Various protein extraction methods have been used to investigate Chinese white poplar (Populus tomentosa) proteomics. However, extracting and characterizing proteins from woody plants remains a challenge. Two-dimensional gel electrophoresis is a powerful, widely used method for the analysis of complex protein mixtures extracted from biological samples. The technique separates mixtures of proteins along two dimensions, by isoelectric point and molecular weight, and can resolve thousands of different proteins. Here, we report a new application of two-dimensional gel electrophoresis to investigate the proteomics of P. tomentosa cambium tissues over the course of a growing season.
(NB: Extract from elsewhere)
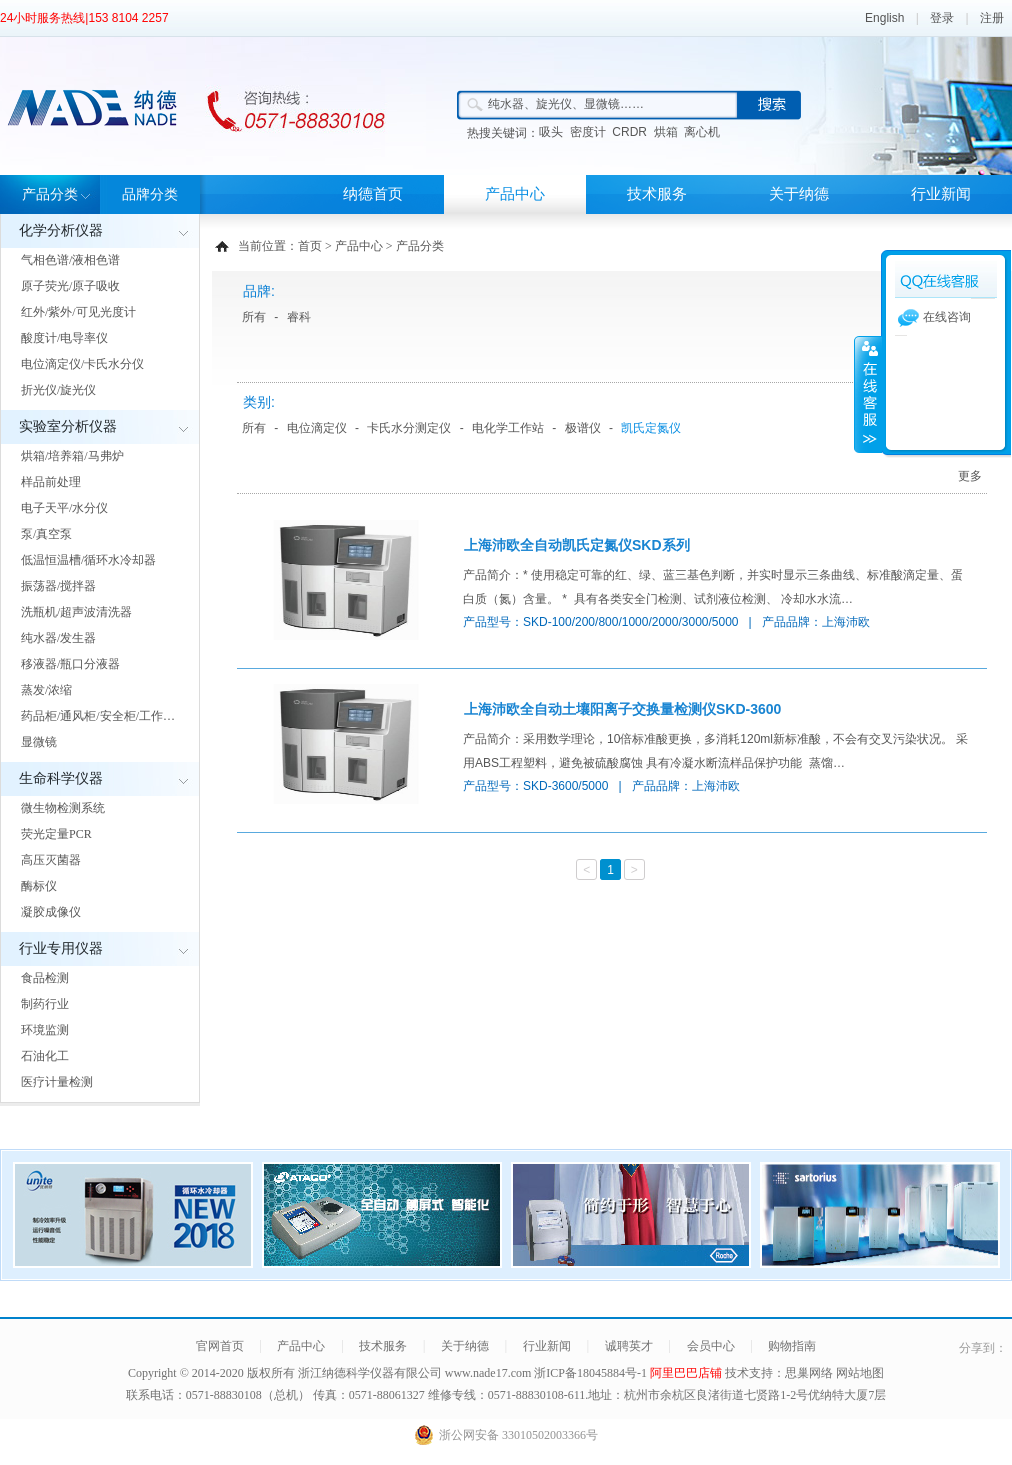 Image resolution: width=1012 pixels, height=1465 pixels. What do you see at coordinates (45, 1056) in the screenshot?
I see `石油化工` at bounding box center [45, 1056].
Of three protein extraction methods that we compared (the Tris-phenol method, trichloroacetic acid-acetone method, and trichloroacetic acid-acetonephenol method), trichloroacetic acid-acetone was the most efficient approach for protein extraction from cambium tissues of P. tomentosa. After extraction, the proteins were separated using two-dimensional gel electrophoresis. The protein quantities of six spots changed over the course of the growing season from February to July. Five spots were identified using matrixassisted laser desorption/ionization time-of-flight/time-of-flight mass spectrometry, and the sixth spot was identified by liquid chromatography–mass spectrometry. The proteins included enolase, class Ia chitinase, and four unnamed proteins. Our results show the best approach to proteomics in P. tomentosa and reveal trends in protein activities during a growing season in this tree species.